◆ DESCRIPTION OF THE TASK: Set down exactly, from the records below, the line with "正在跳转到恺睿云课程小程序" through the line with "eine Kutsche und ein Gefolge. Aus der Asche", and nothing else.

◆ EXERCISE INPUT:
☆ ☆ ☆ ☆

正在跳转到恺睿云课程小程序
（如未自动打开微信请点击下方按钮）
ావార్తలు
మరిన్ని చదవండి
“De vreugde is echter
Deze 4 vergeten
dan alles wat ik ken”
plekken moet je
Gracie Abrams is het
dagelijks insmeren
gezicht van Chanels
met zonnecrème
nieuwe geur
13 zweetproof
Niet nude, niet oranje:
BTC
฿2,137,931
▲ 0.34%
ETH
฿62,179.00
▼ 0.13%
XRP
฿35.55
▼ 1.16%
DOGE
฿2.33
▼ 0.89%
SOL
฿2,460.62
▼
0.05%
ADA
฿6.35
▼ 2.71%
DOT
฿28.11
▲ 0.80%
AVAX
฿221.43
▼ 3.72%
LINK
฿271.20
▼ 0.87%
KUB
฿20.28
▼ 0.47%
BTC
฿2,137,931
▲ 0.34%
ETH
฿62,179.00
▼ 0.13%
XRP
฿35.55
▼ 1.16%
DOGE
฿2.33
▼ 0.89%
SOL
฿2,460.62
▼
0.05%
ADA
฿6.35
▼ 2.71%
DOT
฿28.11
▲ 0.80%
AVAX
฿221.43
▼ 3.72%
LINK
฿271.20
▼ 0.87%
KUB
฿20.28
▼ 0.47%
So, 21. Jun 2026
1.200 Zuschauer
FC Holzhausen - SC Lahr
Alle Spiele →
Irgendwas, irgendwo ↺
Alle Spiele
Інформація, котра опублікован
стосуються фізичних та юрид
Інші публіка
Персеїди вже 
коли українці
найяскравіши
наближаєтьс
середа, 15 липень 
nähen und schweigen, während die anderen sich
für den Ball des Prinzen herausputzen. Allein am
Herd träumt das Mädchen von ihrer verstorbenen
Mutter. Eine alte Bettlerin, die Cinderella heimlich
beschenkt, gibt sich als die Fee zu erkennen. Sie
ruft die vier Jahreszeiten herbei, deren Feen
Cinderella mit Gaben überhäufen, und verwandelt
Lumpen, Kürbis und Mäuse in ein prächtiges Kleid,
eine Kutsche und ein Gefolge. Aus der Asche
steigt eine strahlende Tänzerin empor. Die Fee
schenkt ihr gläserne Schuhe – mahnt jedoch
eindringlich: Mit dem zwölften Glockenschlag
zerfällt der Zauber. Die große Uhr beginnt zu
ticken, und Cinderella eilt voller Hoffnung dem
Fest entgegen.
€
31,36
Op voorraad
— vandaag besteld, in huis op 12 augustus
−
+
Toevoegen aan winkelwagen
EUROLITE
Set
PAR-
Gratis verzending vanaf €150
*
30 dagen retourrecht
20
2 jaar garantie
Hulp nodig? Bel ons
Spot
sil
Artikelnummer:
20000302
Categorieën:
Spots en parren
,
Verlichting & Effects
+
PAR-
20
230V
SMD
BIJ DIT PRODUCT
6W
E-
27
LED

☆ ☆ ☆ ☆

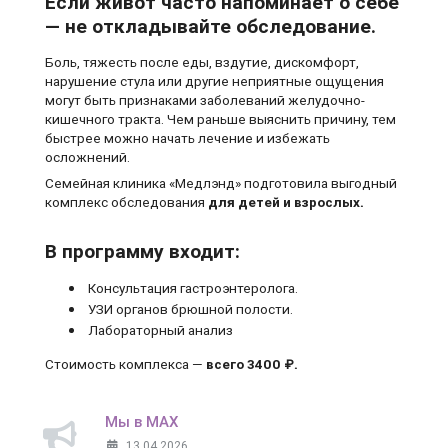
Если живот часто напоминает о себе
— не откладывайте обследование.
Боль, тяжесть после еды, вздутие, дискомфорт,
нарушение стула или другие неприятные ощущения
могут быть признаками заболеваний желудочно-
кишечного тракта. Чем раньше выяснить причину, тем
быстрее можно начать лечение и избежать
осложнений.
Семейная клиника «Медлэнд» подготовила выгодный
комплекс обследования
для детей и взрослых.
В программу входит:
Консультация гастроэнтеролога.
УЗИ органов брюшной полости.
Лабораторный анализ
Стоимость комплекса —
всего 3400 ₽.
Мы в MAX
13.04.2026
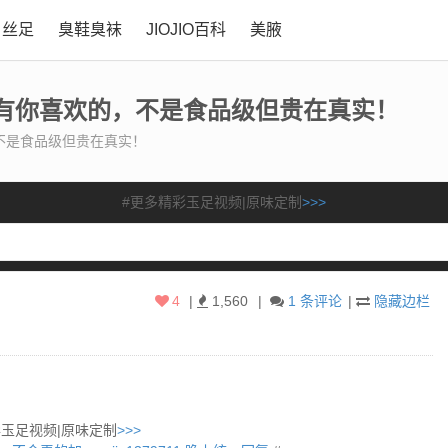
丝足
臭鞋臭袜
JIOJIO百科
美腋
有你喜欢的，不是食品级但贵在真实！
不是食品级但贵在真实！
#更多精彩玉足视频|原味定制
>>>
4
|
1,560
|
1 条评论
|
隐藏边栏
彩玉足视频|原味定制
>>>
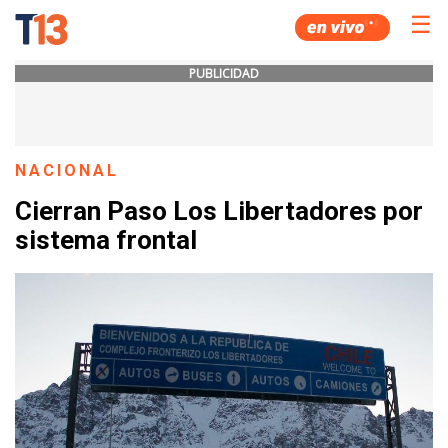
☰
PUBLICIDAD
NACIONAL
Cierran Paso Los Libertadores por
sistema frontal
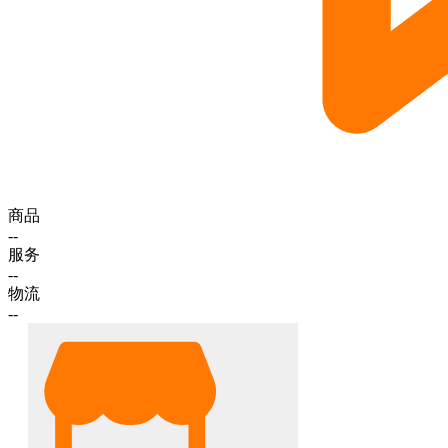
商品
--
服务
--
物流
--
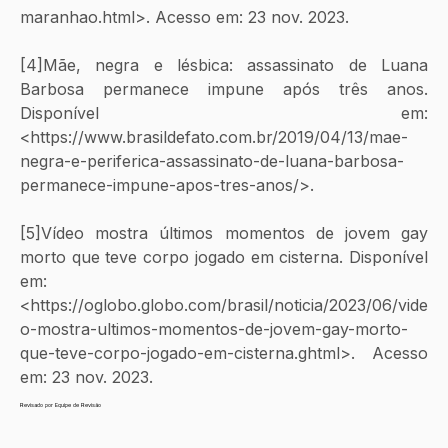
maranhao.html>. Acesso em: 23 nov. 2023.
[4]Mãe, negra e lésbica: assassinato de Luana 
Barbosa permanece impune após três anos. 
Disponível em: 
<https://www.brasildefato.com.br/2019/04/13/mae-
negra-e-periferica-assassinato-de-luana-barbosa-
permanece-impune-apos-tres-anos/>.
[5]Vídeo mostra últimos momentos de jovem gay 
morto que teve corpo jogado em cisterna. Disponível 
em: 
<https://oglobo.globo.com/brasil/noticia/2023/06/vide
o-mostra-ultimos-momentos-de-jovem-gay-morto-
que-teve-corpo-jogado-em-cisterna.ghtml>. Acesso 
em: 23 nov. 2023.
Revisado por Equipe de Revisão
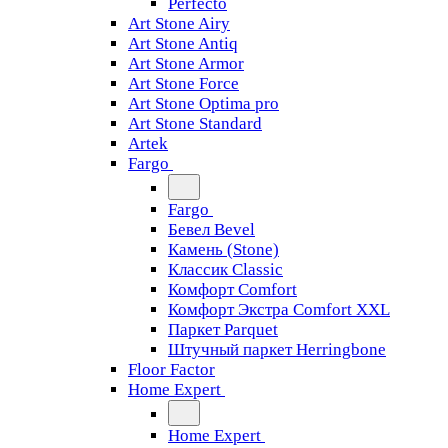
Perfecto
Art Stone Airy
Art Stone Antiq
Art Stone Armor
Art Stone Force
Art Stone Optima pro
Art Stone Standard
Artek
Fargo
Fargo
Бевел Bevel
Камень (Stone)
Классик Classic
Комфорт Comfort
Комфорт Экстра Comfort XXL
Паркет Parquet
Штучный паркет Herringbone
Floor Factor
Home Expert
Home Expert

☆ ☆ ☆ ☆

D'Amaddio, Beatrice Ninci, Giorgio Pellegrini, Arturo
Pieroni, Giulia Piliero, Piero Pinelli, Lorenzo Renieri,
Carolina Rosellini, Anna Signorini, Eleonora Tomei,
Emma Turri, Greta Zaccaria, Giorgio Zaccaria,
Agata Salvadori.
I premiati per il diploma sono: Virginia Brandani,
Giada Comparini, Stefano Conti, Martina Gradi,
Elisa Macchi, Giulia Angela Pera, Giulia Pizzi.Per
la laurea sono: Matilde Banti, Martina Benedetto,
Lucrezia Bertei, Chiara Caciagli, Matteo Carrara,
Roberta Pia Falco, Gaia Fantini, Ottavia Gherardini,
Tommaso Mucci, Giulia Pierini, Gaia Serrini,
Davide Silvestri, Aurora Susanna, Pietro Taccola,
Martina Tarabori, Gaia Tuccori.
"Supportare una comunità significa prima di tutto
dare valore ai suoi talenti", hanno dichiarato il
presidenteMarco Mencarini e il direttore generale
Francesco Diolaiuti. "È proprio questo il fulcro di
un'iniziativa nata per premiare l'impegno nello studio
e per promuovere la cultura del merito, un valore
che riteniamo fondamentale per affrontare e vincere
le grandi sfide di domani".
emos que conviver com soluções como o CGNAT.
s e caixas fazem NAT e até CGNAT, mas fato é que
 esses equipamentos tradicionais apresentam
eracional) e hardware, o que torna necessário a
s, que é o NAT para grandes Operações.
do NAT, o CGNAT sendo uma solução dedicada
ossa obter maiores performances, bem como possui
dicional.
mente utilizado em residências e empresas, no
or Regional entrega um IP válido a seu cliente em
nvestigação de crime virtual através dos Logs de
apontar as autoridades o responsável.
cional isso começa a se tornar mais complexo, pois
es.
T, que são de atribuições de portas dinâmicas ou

☆ ☆ ☆ ☆

◆ TASK SOLUTION:
正在跳转到恺睿云课程小程序
（如未自动打开微信请点击下方按钮）
ావార్తలు
మరిన్ని చదవండి
“De vreugde is echter
Deze 4 vergeten
dan alles wat ik ken”
plekken moet je
Gracie Abrams is het
dagelijks insmeren
gezicht van Chanels
met zonnecrème
nieuwe geur
13 zweetproof
Niet nude, niet oranje:
BTC
฿2,137,931
▲ 0.34%
ETH
฿62,179.00
▼ 0.13%
XRP
฿35.55
▼ 1.16%
DOGE
฿2.33
▼ 0.89%
SOL
฿2,460.62
▼
0.05%
ADA
฿6.35
▼ 2.71%
DOT
฿28.11
▲ 0.80%
AVAX
฿221.43
▼ 3.72%
LINK
฿271.20
▼ 0.87%
KUB
฿20.28
▼ 0.47%
BTC
฿2,137,931
▲ 0.34%
ETH
฿62,179.00
▼ 0.13%
XRP
฿35.55
▼ 1.16%
DOGE
฿2.33
▼ 0.89%
SOL
฿2,460.62
▼
0.05%
ADA
฿6.35
▼ 2.71%
DOT
฿28.11
▲ 0.80%
AVAX
฿221.43
▼ 3.72%
LINK
฿271.20
▼ 0.87%
KUB
฿20.28
▼ 0.47%
So, 21. Jun 2026
1.200 Zuschauer
FC Holzhausen - SC Lahr
Alle Spiele →
Irgendwas, irgendwo ↺
Alle Spiele
Інформація, котра опублікован
стосуються фізичних та юрид
Інші публіка
Персеїди вже 
коли українці
найяскравіши
наближаєтьс
середа, 15 липень 
nähen und schweigen, während die anderen sich
für den Ball des Prinzen herausputzen. Allein am
Herd träumt das Mädchen von ihrer verstorbenen
Mutter. Eine alte Bettlerin, die Cinderella heimlich
beschenkt, gibt sich als die Fee zu erkennen. Sie
ruft die vier Jahreszeiten herbei, deren Feen
Cinderella mit Gaben überhäufen, und verwandelt
Lumpen, Kürbis und Mäuse in ein prächtiges Kleid,
eine Kutsche und ein Gefolge. Aus der Asche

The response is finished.